The Guardian has a really interesting article on John Lindh, the “American Taliban” captured in 2001. I was previously aware that Lindh had been railroaded, but I wasn’t aware of all the circumstances surrounding his ordeal. The article is absolutely worth reading. For those who can’t take the time to read, I’ll summarize at the end of this post.
Meanwhile, the New Yorker has another fascinating article on the globalization of war.
Here’s a fun infographic on war spending from GOOD. Well, it’s as ‘fun’ as war spending can be.

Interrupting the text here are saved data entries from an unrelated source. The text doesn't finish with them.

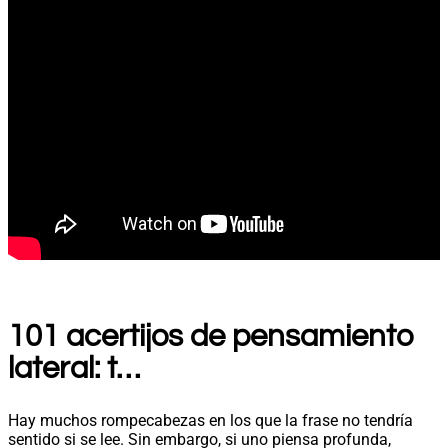
101 acertijos de pensamiento
lateral: t…
Hay muchos rompecabezas en los que la frase no tendría
sentido si se lee. Sin embargo, si uno piensa profunda,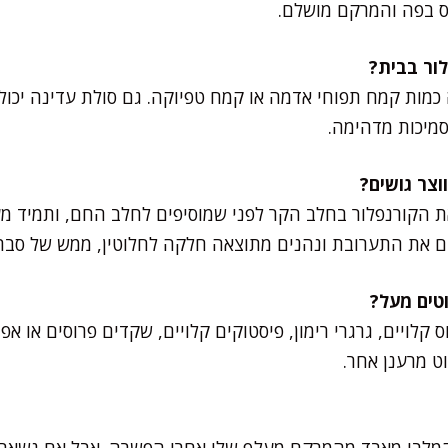
מס בפה והמרקם מושלם.
כמות קמח תפוחי אדמה או קמח טפיוקה. גם סולת עדינה יכול
מיכות מדהימה.
ת הקורנפלור בחלב הקר לפני שמוסיפים לחלב החם, ותמיד מ
נים את התערובת ונהנים מתוצאה חלקה לחלוטין, ממש של סבת
קלויים, גרגרי רימון, פיסטוקים קלויים, שקדים פרוסים או אפי
וט מרענן אחר.
המלבי מאבד מהמרקם מעלף שלו אחרי הפשרה. אבל אם נשארו 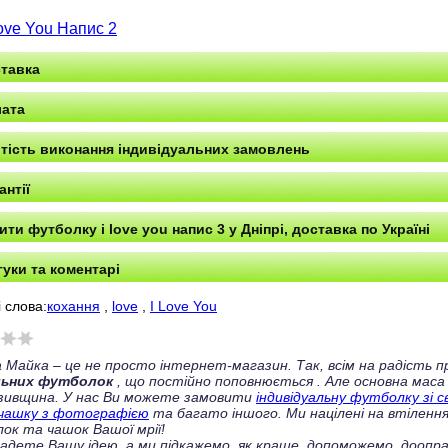
Love You Напис 2
тавка
ата
тість виконання індивідуальних замовлень
антії
ити футболку i love you напис 3 у Дніпрі, доставка по Україні
гуки та коментарі
 слова:
кохання
,
love
,
I Love You
 Майка – це не просто інтернет-магазин. Так, всім на радість
льних футболок
, що постійно поповнюється
. Але основна маса
зивщина. У нас Ви можете замовити
індивідуальну футболку зі 
чашку з фотографією
та багато іншого. Ми націлені на втілення
ок та чашок Вашої мрії!
ладете Вашу ідею, а ми підкажемо, як краще, допоможемо, доопра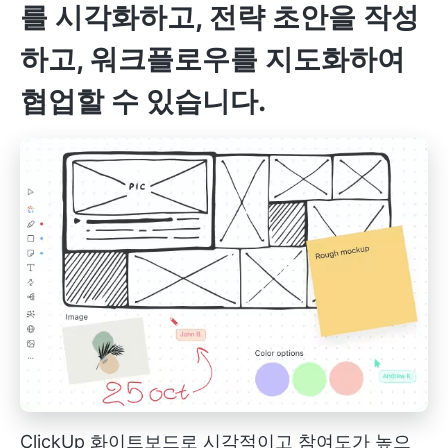
를 시각화하고, 전략 초안을 작성
하고, 워크플로우를 지도화하여
협업할 수 있습니다.
ClickUp 화이트보드로 시각적이고 참여도가 높으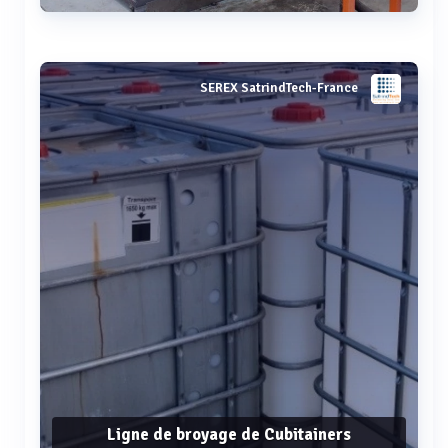
Voir plus
SEREX SatrindTech-France
Ligne de broyage de Cubitainers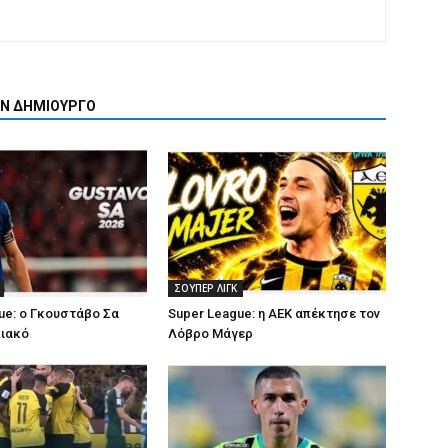
ΟΝ ΔΗΜΙΟΥΡΓΟ
ΣΟΥΠΕΡ ΛΙΓΚ
ue: ο Γκουστάβο Σα
Super League: η ΑΕΚ απέκτησε τον
πιακό
Λόβρο Μάγερ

Lindh converted to Islam as a teenager, and traveled at 17 to Yemen to study Arabic and the Koran. At 19 he was studying in Pakistan, and traveled cross-border to Afghanistan and enlisted to help Afghan rebels against a Russian-backed northern army. “I felt that I had an obligation to assist what I perceived to be an Islamic liberation movement against the warlords who were occupying several provinces in northern Afghanistan. I had learned from books, articles and individuals with first-hand experience of numerous atrocities committed by the Northern Alliance against civilians. I had heard reports of massacres, child rape, torture and castration.” In the 1980s Reagan had said, “Every country and every people has a stake in the Afghan resistance, for the freedom fighters of Afghanistan are defending principles of independence and freedom that form the basis of global security and stability.” These freedom fighters were “an example to all the world of the invincibility of the ideals we in this country hold most dear, the ideals of freedom and independence”. Of course, that was the 1980s. Lindh’s timing was more unfortunate. In May of 2001 the American government was still maintaining relations with the Taliban, giving them tens of millions of dollars for opium eradication. Then September 11 happened.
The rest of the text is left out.